+++ Material supplied

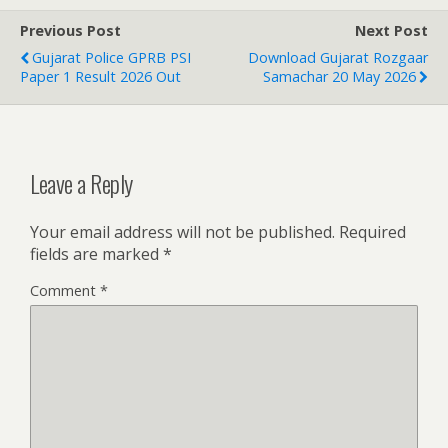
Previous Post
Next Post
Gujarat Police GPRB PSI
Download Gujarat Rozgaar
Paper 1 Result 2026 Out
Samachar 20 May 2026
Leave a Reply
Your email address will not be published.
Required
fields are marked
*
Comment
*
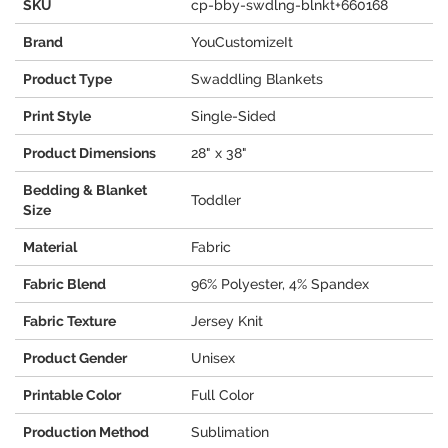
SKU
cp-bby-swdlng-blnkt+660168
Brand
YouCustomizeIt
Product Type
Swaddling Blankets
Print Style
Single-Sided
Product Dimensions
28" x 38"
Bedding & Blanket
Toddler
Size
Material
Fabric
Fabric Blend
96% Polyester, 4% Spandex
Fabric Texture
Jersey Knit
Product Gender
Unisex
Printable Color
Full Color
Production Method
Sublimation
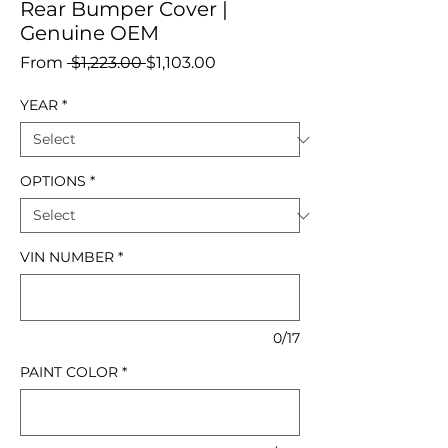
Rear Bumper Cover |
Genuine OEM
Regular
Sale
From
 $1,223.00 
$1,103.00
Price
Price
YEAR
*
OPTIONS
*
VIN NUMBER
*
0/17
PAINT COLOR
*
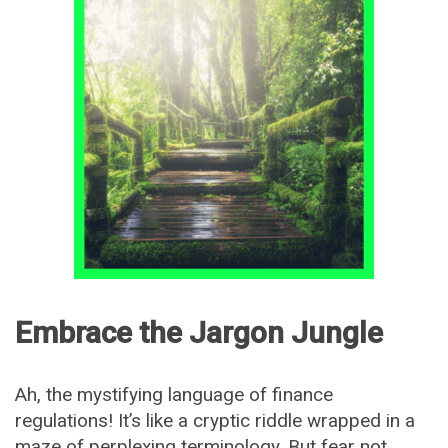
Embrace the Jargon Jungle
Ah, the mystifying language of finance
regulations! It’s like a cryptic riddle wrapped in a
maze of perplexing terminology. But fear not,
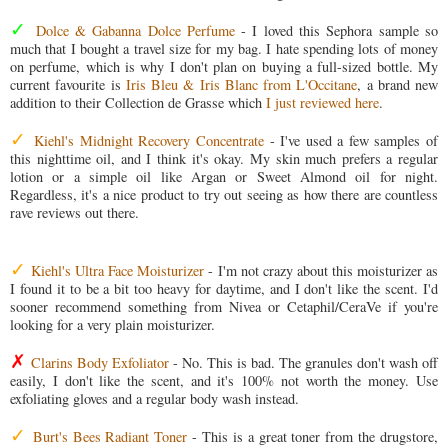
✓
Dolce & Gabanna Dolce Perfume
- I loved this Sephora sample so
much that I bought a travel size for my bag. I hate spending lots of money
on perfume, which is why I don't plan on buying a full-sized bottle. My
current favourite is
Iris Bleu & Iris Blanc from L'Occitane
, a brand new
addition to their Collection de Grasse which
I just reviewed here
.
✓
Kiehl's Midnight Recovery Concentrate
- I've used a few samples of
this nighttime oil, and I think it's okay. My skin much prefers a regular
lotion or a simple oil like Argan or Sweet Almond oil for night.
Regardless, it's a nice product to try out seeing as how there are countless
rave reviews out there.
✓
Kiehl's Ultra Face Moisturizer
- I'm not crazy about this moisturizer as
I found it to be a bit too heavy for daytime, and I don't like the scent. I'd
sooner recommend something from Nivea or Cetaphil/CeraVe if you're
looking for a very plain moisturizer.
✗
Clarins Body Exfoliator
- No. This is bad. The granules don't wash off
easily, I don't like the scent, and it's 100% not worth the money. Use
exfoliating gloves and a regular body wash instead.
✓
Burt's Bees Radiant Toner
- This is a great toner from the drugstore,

++++++

Each line that contains "Fabric" is to be copied from the listing above.

▶ _Solution for this problem_:
Fabric
Fabric Blend
Fabric Texture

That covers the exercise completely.